%%

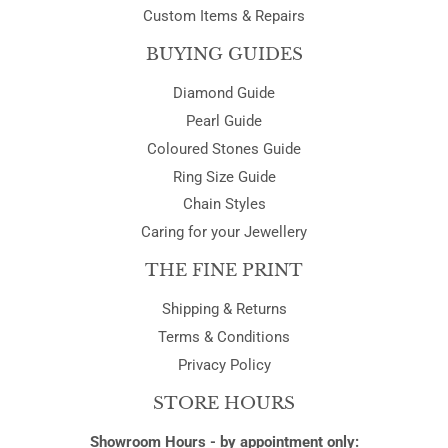
Custom Items & Repairs
BUYING GUIDES
Diamond Guide
Pearl Guide
Coloured Stones Guide
Ring Size Guide
Chain Styles
Caring for your Jewellery
THE FINE PRINT
Shipping & Returns
Terms & Conditions
Privacy Policy
STORE HOURS
Showroom Hours - by appointment only:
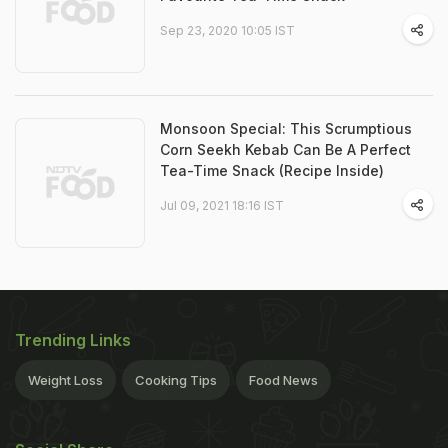
Sep 23, 2020 10:05 IST
Monsoon Special: This Scrumptious
Corn Seekh Kebab Can Be A Perfect
Tea-Time Snack (Recipe Inside)
Jul 09, 2021 18:16 IST
Trending Links
Weight Loss
Cooking Tips
Food News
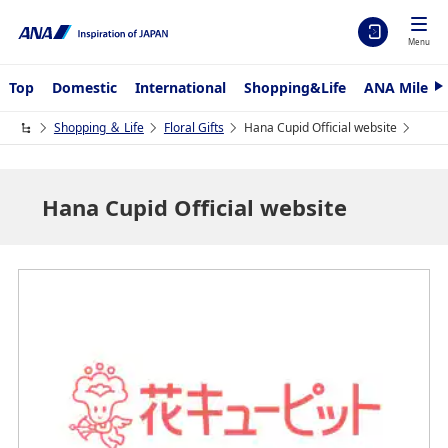
Menu
Top
Domestic
International
Shopping&Life
ANA Mileag
N
e
x
Shopping ＆ Life
Floral Gifts
Hana Cupid Official website
t
Hana Cupid Official website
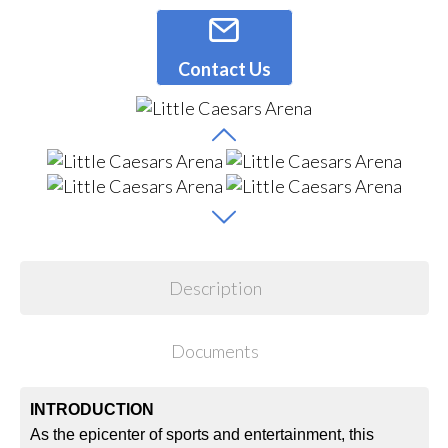
Contact Us
Description
Documents
INTRODUCTION
As the epicenter of sports and entertainment, this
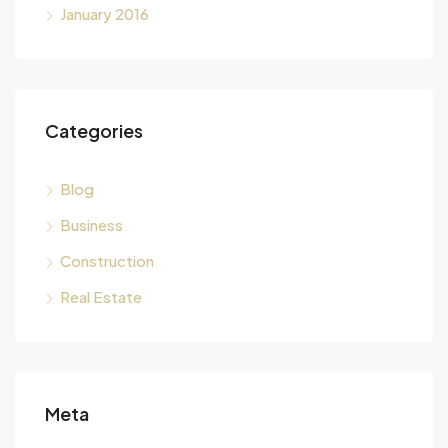
January 2016
Categories
Blog
Business
Construction
Real Estate
Meta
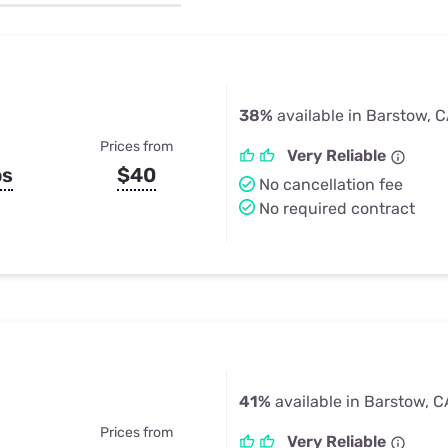
u Apps
Their Smart Device Privacy 
in 3 Steps
& TV Bundles
Explore All
38%
available in Barstow, 
Prices from
Very Reliable
ps
$40
No cancellation fee
No required contract
41%
available in Barstow, C
Prices from
Very Reliable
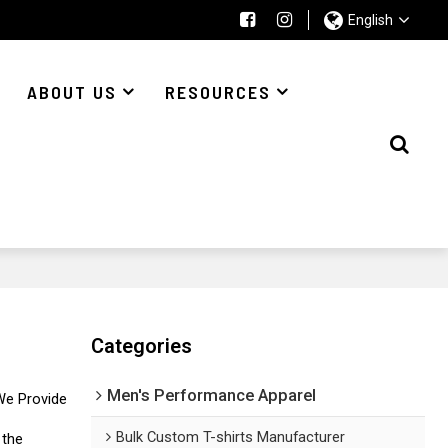
English
ABOUT US
RESOURCES
Categories
Men's Performance Apparel
We Provide
Bulk Custom T-shirts Manufacturer
 the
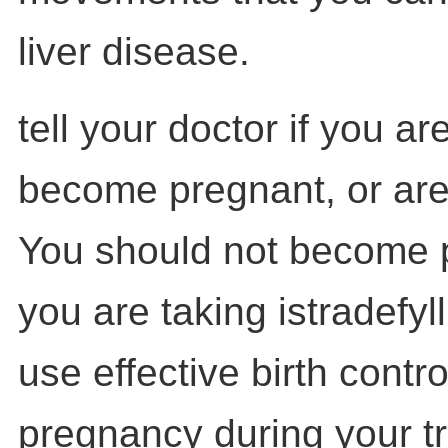
liver disease.
tell your doctor if you ar
become pregnant, or are
You should not become 
you are taking istradefyl
use effective birth contro
pregnancy during your t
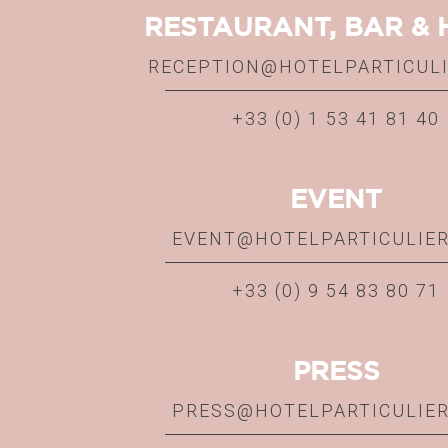
RESTAURANT, BAR & 
RECEPTION@HOTELPARTICUL
+33 (0) 1 53 41 81 40
EVENT
EVENT@HOTELPARTICULIE
+33 (0) 9 54 83 80 71
PRESS
PRESS@HOTELPARTICULIE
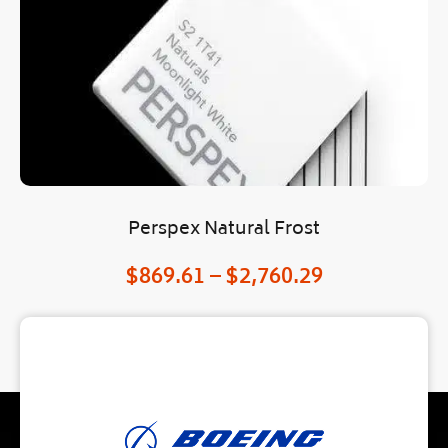
Perspex Natural Frost
$
869.61
–
$
2,760.29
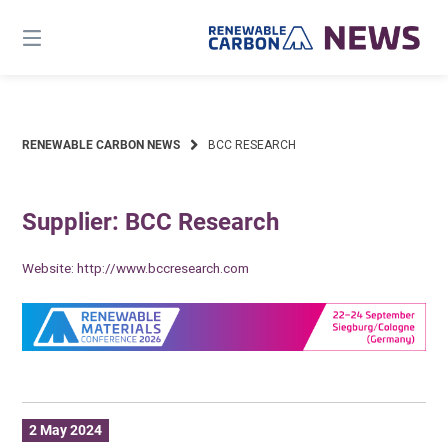
Skip
to
content
RENEWABLE CARBON NEWS
BCC RESEARCH
Supplier: BCC Research
Website:
http://www.bccresearch.com
2 May 2024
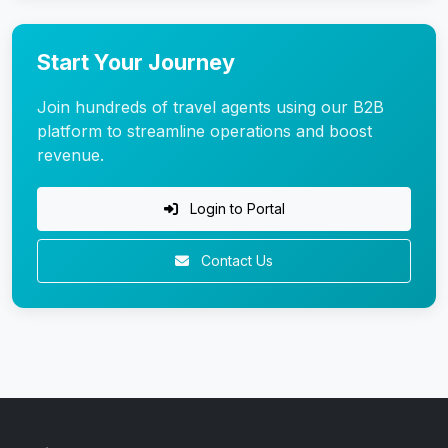
Start Your Journey
Join hundreds of travel agents using our B2B
platform to streamline operations and boost
revenue.
Login to Portal
Contact Us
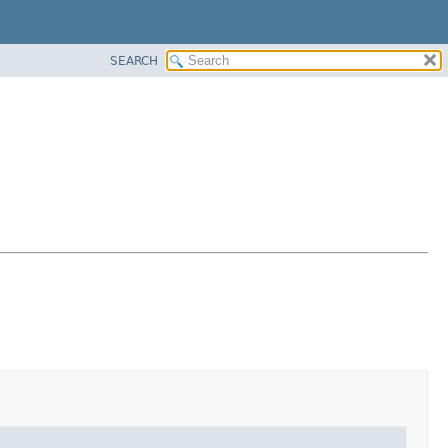
SEARCH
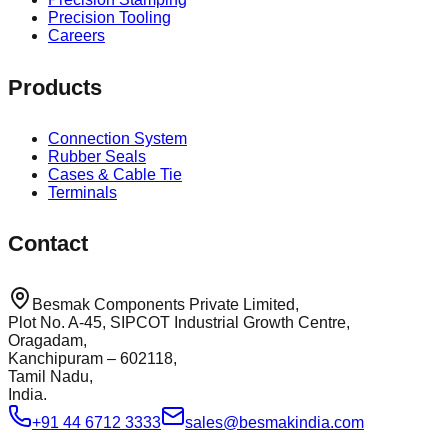
Precision Tooling
Careers
Products
Connection System
Rubber Seals
Cases & Cable Tie
Terminals
Contact
Besmak Components Private Limited,
Plot No. A-45, SIPCOT Industrial Growth Centre,
Oragadam,
Kanchipuram – 602118,
Tamil Nadu,
India.
+91 44 6712 3333
sales@besmakindia.com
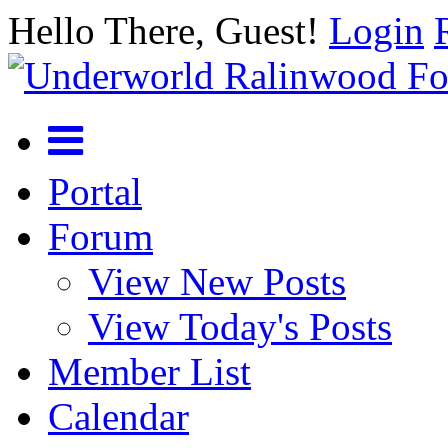
Hello There, Guest!
Login
Portal
Forum
View New Posts
View Today's Posts
Member List
Calendar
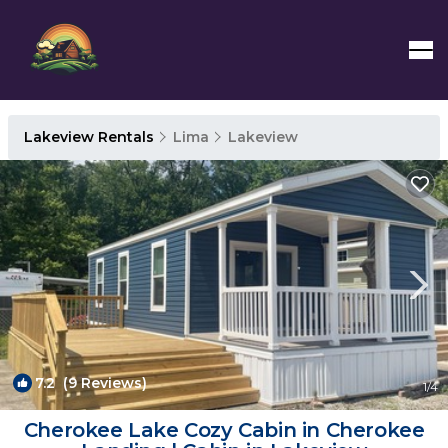
Lakeview Rentals
Lima
Lakeview
7.2
(9 Reviews)
1
/4
Cherokee Lake Cozy Cabin in Cherokee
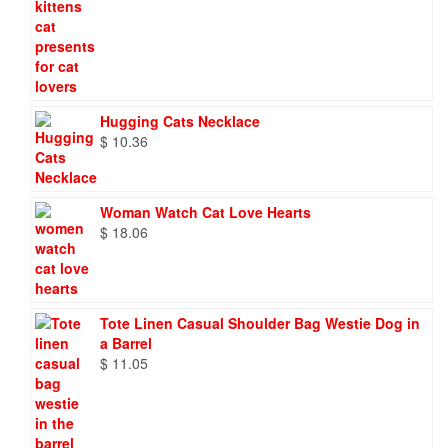
Hugging Cats Necklace
$
10.36
Woman Watch Cat Love Hearts
$
18.06
Tote Linen Casual Shoulder Bag Westie Dog in
a Barrel
$
11.05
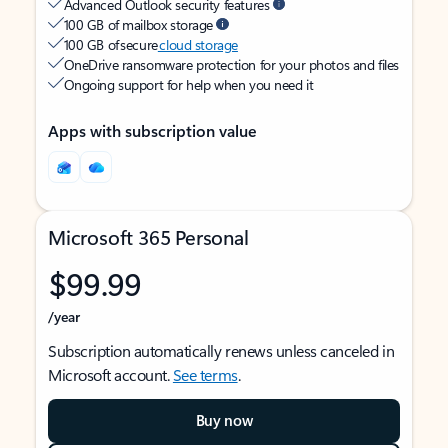
Advanced Outlook security features
100 GB of mailbox storage
100 GB of secure
cloud storage
OneDrive ransomware protection for your photos and files
Ongoing support for help when you need it
Apps with subscription value
Microsoft 365 Personal
$99.99
/year
Subscription automatically renews unless canceled in
Microsoft account.
See terms
.
Buy now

%%

Find the line with "Join hundreds of travel agents using our B2B" in the data above, and from there retype each line exactly through the line with "100 GB of secure", skipping the pictures along the way.

Join hundreds of travel agents using our B2B
platform to streamline operations and boost
revenue.
Login to Portal
Contact Us
SEARCH
Precision Tooling
Careers
Products
Connection System
Rubber Seals
Cases & Cable Tie
Terminals
Contact
Besmak Components Private Limited,
Plot No. A-45, SIPCOT Industrial Growth Centre,
Oragadam,
Kanchipuram – 602118,
Tamil Nadu,
India.
+91 44 6712 3333
sales@besmakindia.com
Hello There, Guest!
Login
Portal
Forum
View New Posts
View Today's Posts
Member List
Calendar
Lakeview Rentals
Lima
Lakeview
7.2
(9 Reviews)
1
/4
Cherokee Lake Cozy Cabin in Cherokee
Hugging Cats Necklace
$
10.36
Woman Watch Cat Love Hearts
$
18.06
Tote Linen Casual Shoulder Bag Westie Dog in
a Barrel
$
11.05
Advanced Outlook security features
100 GB of mailbox storage
100 GB of secure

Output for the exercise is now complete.